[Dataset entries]
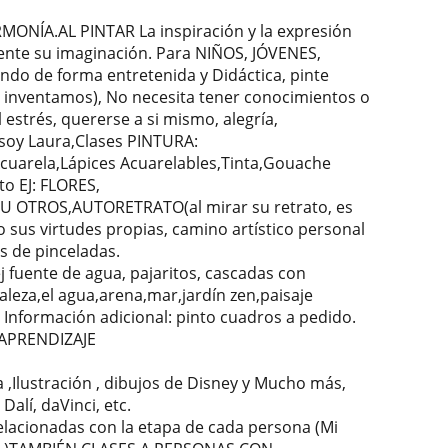
ÍA.AL PINTAR La inspiración y la expresión
mente su imaginación. Para NIÑOS, JÓVENES,
 de forma entretenida y Didáctica, pinte
as inventamos), No necesita tener conocimientos o
estrés, quererse a si mismo, alegría,
soy Laura,Clases PINTURA:
cuarela,Lápices Acuarelables,Tinta,Gouache
o EJ: FLORES,
OTROS,AUTORETRATO(al mirar su retrato, es
sus virtudes propias, camino artístico personal
s de pinceladas.
j fuente de agua, pajaritos, cascadas con
leza,el agua,arena,mar,jardín zen,paisaje
. Información adicional: pinto cuadros a pedido.
 APRENDIZAJE
a ,Ilustración , dibujos de Disney y Mucho más,
alí, daVinci, etc.
lacionadas con la etapa de cada persona (Mi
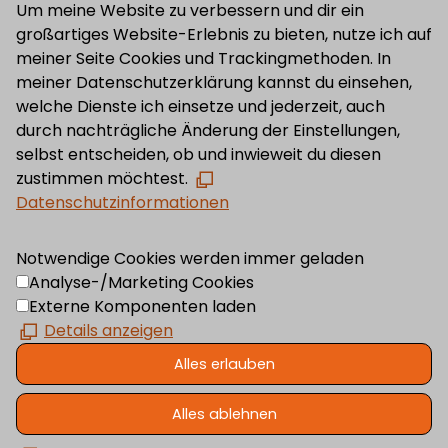
Um meine Website zu verbessern und dir ein
großartiges Website-Erlebnis zu bieten, nutze ich auf
meiner Seite Cookies und Trackingmethoden. In
meiner Datenschutzerklärung kannst du einsehen,
welche Dienste ich einsetze und jederzeit, auch
durch nachträgliche Änderung der Einstellungen,
selbst entscheiden, ob und inwieweit du diesen
zustimmen möchtest.
Datenschutzinformationen
Notwendige Cookies werden immer geladen
Analyse-/Marketing Cookies
Externe Komponenten laden
Details anzeigen
Alles erlauben
Alles ablehnen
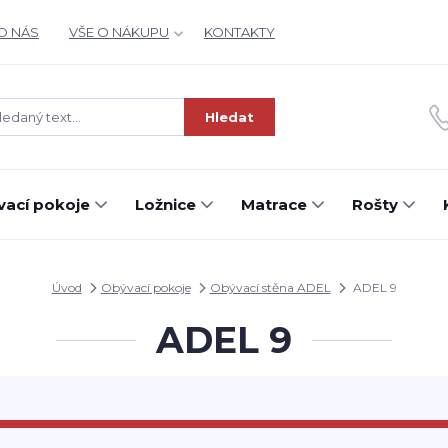
O NÁS
VŠE O NÁKUPU
KONTAKTY
Hledat
ací pokoje
Ložnice
Matrace
Rošty
Úvod
Obývací pokoje
Obývací stěna ADEL
ADEL 9
ADEL 9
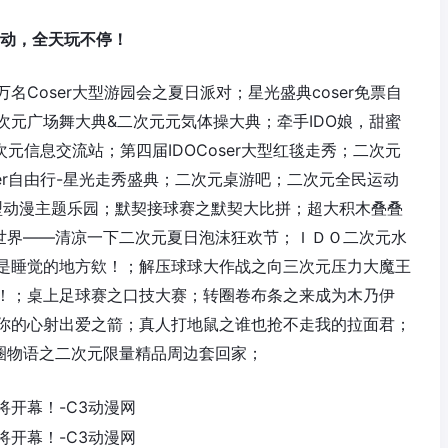
活动，全天玩不停！
Coser大型游园会之夏日派对；星光盛典coser免票自
次元广场舞大典&二次元元気体操大典；牵手IDO娘，甜蜜
次元信息交流站；第四届IDOCoser大型红毯走秀；二次元
er自由行-星光走秀盛典；二次元桌游吧；二次元全民运动
大型动漫主题乐园；默契接球赛之默契大比拼；超大积木叠叠
水世界——清凉一下二次元夏日泡沫狂欢节；ＩＤＯ二次元水
是睡觉的地方欸！；解压球球大作战之向三次元压力大魔王
！；桌上足球赛之口技大赛；转圈卷布条之来成为木乃伊
你的心射出爱之箭；真人打地鼠之谁也抢不走我的拉面君；
套圈物语之二次元限量精品周边套回家；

§ What is being asked
The lines to return run from the line containing "APRENDIZAJE" through the last line of the records. Give them exactly, omitting pictures.

§ Exercise result
 APRENDIZAJE
a ,Ilustración , dibujos de Disney y Mucho más,
alí, daVinci, etc.
lacionadas con la etapa de cada persona (Mi
Um meine Website zu verbessern und dir ein
großartiges Website-Erlebnis zu bieten, nutze ich auf
meiner Seite Cookies und Trackingmethoden. In
meiner Datenschutzerklärung kannst du einsehen,
welche Dienste ich einsetze und jederzeit, auch
durch nachträgliche Änderung der Einstellungen,
selbst entscheiden, ob und inwieweit du diesen
zustimmen möchtest.
Datenschutzinformationen
Notwendige Cookies werden immer geladen
Analyse-/Marketing Cookies
Externe Komponenten laden
Details anzeigen
Alles erlauben
Alles ablehnen
O NÁS
VŠE O NÁKUPU
KONTAKTY
Hledat
ací pokoje
Ložnice
Matrace
Rošty
Úvod
Obývací pokoje
Obývací stěna ADEL
ADEL 9
ADEL 9
活动，全天玩不停！
Coser大型游园会之夏日派对；星光盛典coser免票自
次元广场舞大典&二次元元気体操大典；牵手IDO娘，甜蜜
次元信息交流站；第四届IDOCoser大型红毯走秀；二次元
er自由行-星光走秀盛典；二次元桌游吧；二次元全民运动
大型动漫主题乐园；默契接球赛之默契大比拼；超大积木叠叠
水世界——清凉一下二次元夏日泡沫狂欢节；ＩＤＯ二次元水
是睡觉的地方欸！；解压球球大作战之向三次元压力大魔王
！；桌上足球赛之口技大赛；转圈卷布条之来成为木乃伊
你的心射出爱之箭；真人打地鼠之谁也抢不走我的拉面君；
套圈物语之二次元限量精品周边套回家；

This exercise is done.